Conséquence : leurs prestations doivent entrer dans le cadre défini par les normes professionnelles, et toute immixtion dans la gestion des entreprises qu'ils contrôlent leur est interdite. "Néanmoins, la mission que nous a confiée le législateur français fait que nos travaux d'audit constituent le plus souvent une aide utile aux chefs d'entreprise désireux d'améliorer aussi bien l'efficacité structurelle que les performances économiques de leur organisation" assure Jean-Luc Flabeau, président de la Compagnie régionale des commissaires aux comptes de Paris.

Rappel et interrogations

Premier aspect : l'efficacité structurelle de l'entreprise. En exerçant leur mission première consistant à garantir la fiabilité des comptes annuels publiés par les entreprises soumises à cette obligation, les commissaires aux comptes jouent naturellement un rôle d'information vis-à-vis des chefs d'entreprise concernés. Ils leur rappellent tout d'abord l'importance des responsabilités – financières, juridiques et sociales – qui pèsent sur eux ; ensuite, ils les invitent à s'interroger aussi bien sur la qualité des systèmes d'information que sur des procédures internes qu'ils ont mis en place afin d'y faire face.
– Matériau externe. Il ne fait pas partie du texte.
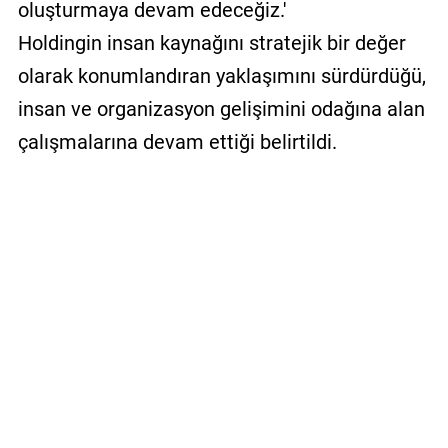
oluşturmaya devam edeceğiz.'
Holdingin insan kaynağını stratejik bir değer
olarak konumlandıran yaklaşımını sürdürdüğü,
insan ve organizasyon gelişimini odağına alan
çalışmalarına devam ettiği belirtildi.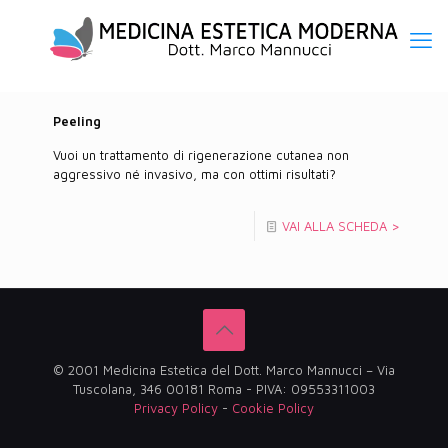
Peeling
Vuoi un trattamento di rigenerazione cutanea non
aggressivo né invasivo, ma con ottimi risultati?
VAI ALLA SCHEDA >
© 2001 Medicina Estetica del Dott. Marco Mannucci – Via
Tuscolana, 346 00181 Roma - PIVA: 09553311003
Privacy Policy
-
Cookie Policy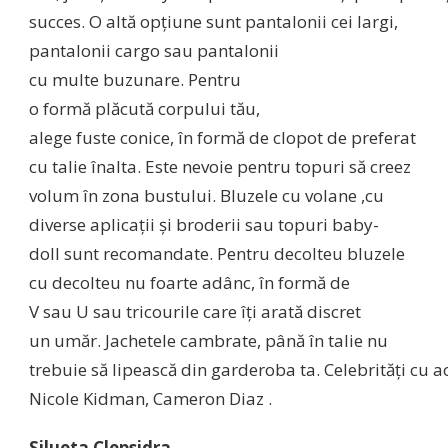
succes. O
altă
opţiune
sunt
pantalonii cei
largi
,
pantalonii cargo
sau
pantalonii
cu
multe
buzunare. Pentru
o
formă
plăcută
corpului
tău
,
alege
fuste
conice,
în
formă
de clopot de preferat
cu talie
înalta
. Este nevoie pentru topuri
să
creez
volum
în
zona
bustului. Bluzele cu volane ,cu
diverse
aplicaţii
şi
broderii
sau
topuri baby-
doll
sunt
recomandate. Pentru decolteu bluzele
cu decolteu nu foarte
adânc
,
în
formă
de
V
sau
U
sau
tricourile
care
îţi
arată
discret
un
umăr
.
Jachetele
cambrate,
până
în
talie nu
trebuie
să
lipească
din
garderoba
ta
.
Celebrităţi
cu
a
Nicole Kidman, Cameron Diaz .
Silueta
Clepsidra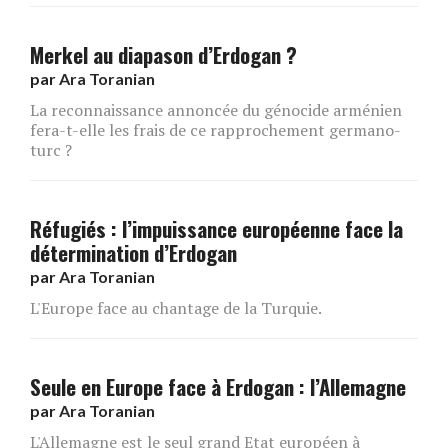
Merkel au diapason d’Erdogan ?
par
Ara Toranian
La reconnaissance annoncée du génocide arménien
fera-t-elle les frais de ce rapprochement germano-
turc ?
Réfugiés : l’impuissance européenne face la
détermination d’Erdogan
par
Ara Toranian
L'Europe face au chantage de la Turquie.
Seule en Europe face à Erdogan : l’Allemagne
par
Ara Toranian
L'Allemagne est le seul grand Etat européen à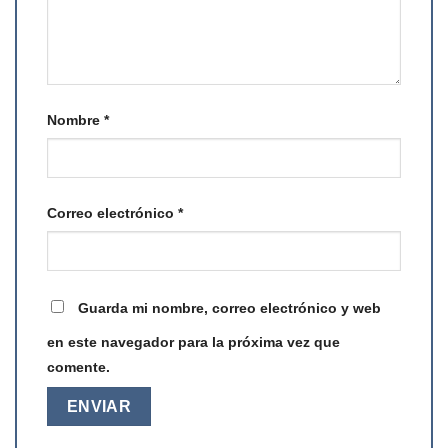
Nombre
*
Correo electrónico
*
Guarda mi nombre, correo electrónico y web
en este navegador para la próxima vez que
comente.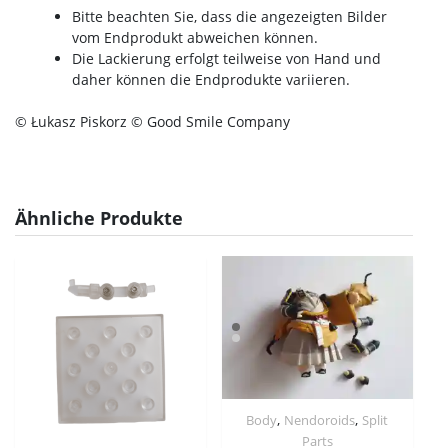
Bitte beachten Sie, dass die angezeigten Bilder
vom Endprodukt abweichen können.
Die Lackierung erfolgt teilweise von Hand und
daher können die Endprodukte variieren.
© Łukasz Piskorz © Good Smile Company
Ähnliche Produkte
,
,
Body
Nendoroids
Split
Parts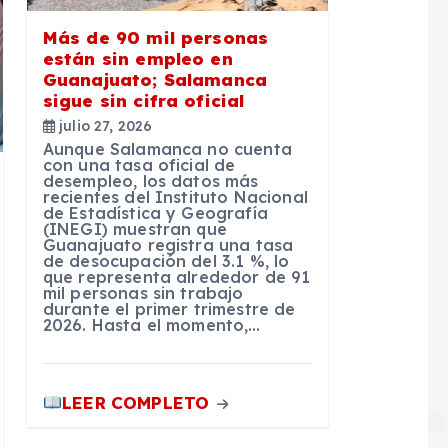
Más de 90 mil personas
están sin empleo en
Guanajuato; Salamanca
sigue sin cifra oficial
julio 27, 2026
Aunque Salamanca no cuenta
con una tasa oficial de
desempleo, los datos más
recientes del Instituto Nacional
de Estadística y Geografía
(INEGI) muestran que
Guanajuato registra una tasa
de desocupación del 3.1 %, lo
que representa alrededor de 91
mil personas sin trabajo
durante el primer trimestre de
2026. Hasta el momento,…
LEER COMPLETO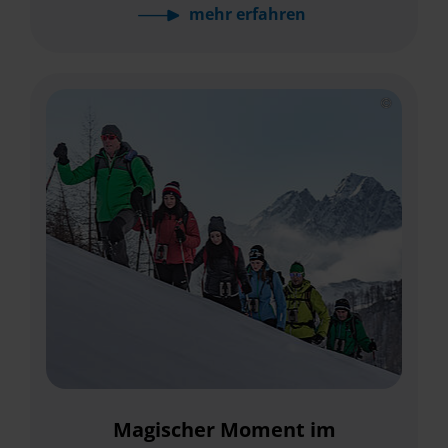
mehr
erfahren
Magischer Moment im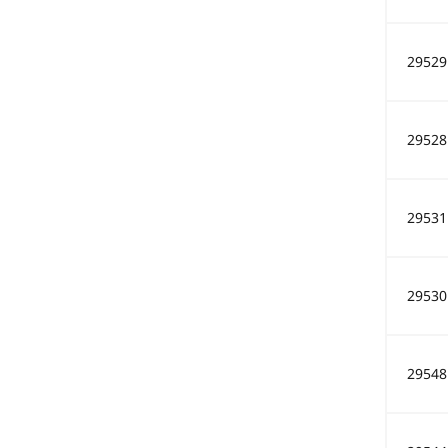
29529
29528
29531
29530
29548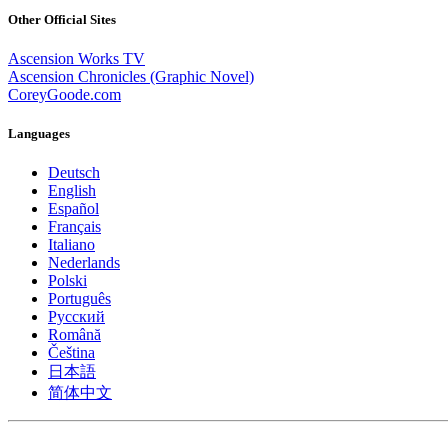
Other Official Sites
Ascension Works TV
Ascension Chronicles (Graphic Novel)
CoreyGoode.com
Languages
Deutsch
English
Español
Français
Italiano
Nederlands
Polski
Português
Pусский
Română
Čeština
日本語
简体中文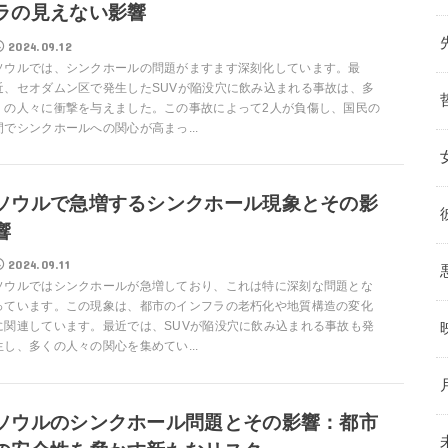
ラの見えない影響
2024.09.12
ソウルでは、シンクホールの問題がますます深刻化しています。最
近、セオダムン区で発生したSUVが陥没穴に飲み込まれる事故は、多
くの人々に衝撃を与えました。この事故によって2人が負傷し、国民の
間でシンクホールへの関心が高まっ...
ソウルで急増するシンクホール現象とその影
響
2024.09.11
ソウルではシンクホールが急増しており、これは特に深刻な問題とな
っています。この現象は、都市のインフラの老朽化や地質構造の変化
に関連しています。最近では、SUVが陥没穴に飲み込まれる事故も発
生し、多くの人々の関心を集めてい...
ソウルのシンクホール問題とその影響：都市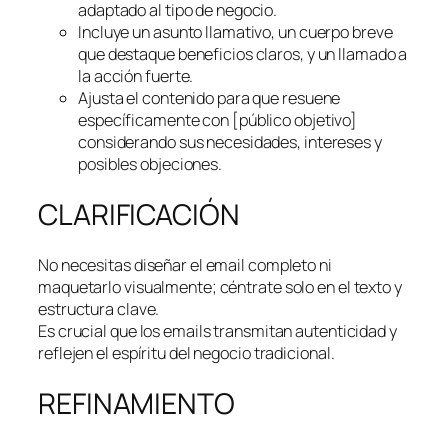
adaptado al tipo de negocio.
Incluye un asunto llamativo, un cuerpo breve
que destaque beneficios claros, y un llamado a
la acción fuerte.
Ajusta el contenido para que resuene
específicamente con [público objetivo]
considerando sus necesidades, intereses y
posibles objeciones.
CLARIFICACIÓN
No necesitas diseñar el email completo ni
maquetarlo visualmente; céntrate solo en el texto y
estructura clave.
Es crucial que los emails transmitan autenticidad y
reflejen el espíritu del negocio tradicional.
REFINAMIENTO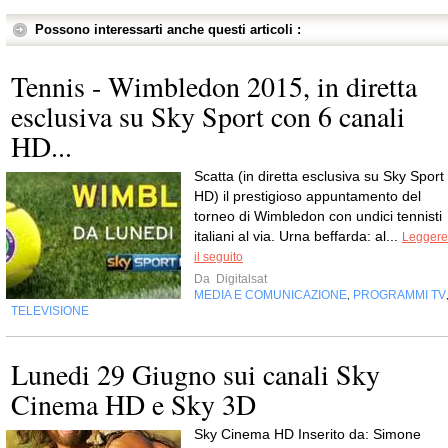
Possono interessarti anche questi articoli :
Tennis - Wimbledon 2015, in diretta
esclusiva su Sky Sport con 6 canali
HD...
Scatta (in diretta esclusiva su Sky Sport
HD) il prestigioso appuntamento del
torneo di Wimbledon con undici tennisti
italiani al via. Urna beffarda: al...
Leggere
il seguito
Da
Digitalsat
MEDIA E COMUNICAZIONE
PROGRAMMI TV
,
TELEVISIONE
Lunedi 29 Giugno sui canali Sky
Cinema HD e Sky 3D
Sky Cinema HD Inserito da: Simone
L'ensemble du dispositif est-il suffisamment efficace ? Faut-il le revoir et le modifier ? Et si oui, dans quel sens et de quelle façon ? Un examen approfondi des travaux des commissaires aux comptes permettra le plus souvent d'identifier les points faibles des systèmes de contrôle interne existant au sein de l'entreprise et de prendre éventuellement les mesures d'adaptation nécessaires pour les améliorer.

“Un examen approfondi des travaux des commissaires aux comptes permettra le plus souvent d'identifier les points faibles des systèmes de contrôle interne”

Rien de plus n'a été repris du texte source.